Chapter Summary

Political parties make a major contribution to American government by linking citizens and government, overcoming some of the fragmentation of government that separation of powers and federalism can produce, and creating an articulate opposition.

American political parties offer the average voter a choice in terms of ideology, membership, and policy positions (platform). The differences may not always be evident, however, because electoral forces create incentives for parties to take moderate positions, drawing the parties together. At the same time, party activists who are committed to the values and policies of a particular party play a key role in pushing the parties apart and keeping them ideologically distinct, leading to increasing partisan polarization.

The two primary activities of parties are electioneering (getting candidates elected) and governing (all the activities related to enacting party policy agendas in government).

American history reveals at least five distinct party eras. These are periods of political stability when one party has a majority of congressional seats and controls the presidency.
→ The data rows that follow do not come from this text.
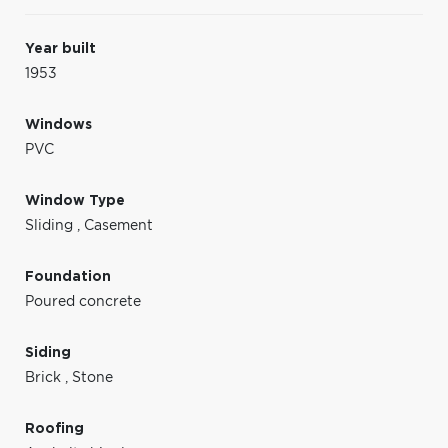
Year built
1953
Windows
PVC
Window Type
Sliding
,
Casement
Foundation
Poured concrete
Siding
Brick
,
Stone
Roofing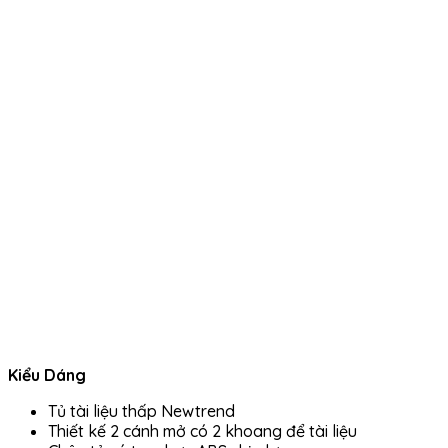
Kiểu Dáng
Tủ tài liệu thấp Newtrend
Thiết kế 2 cánh mở có 2 khoang để tài liệu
A realignment, or new era, occurs when a different party assumes control of government. Party politics today may be undergoing both a realignment and a dealignment, resulting in greater numbers of voters identifying themselves as independents.

America’s two-party system is relatively moderate, decentralized, and increasingly disciplined. Although the rules are designed to make it hard for third parties to break in, numerous third-party movements have arisen at different times to challenge the two dominant parties.

While public disenchantment with political parties may be increasing, parties remain one of the most accessible avenues for citizen participation in government. Although recent elections may lead some observers to believe that third parties have the potential to overtake the two major political parties, history shows and experts agree that such parties tend to represent the extreme point of view of one of the major parties, and they end up losing influence in the long run.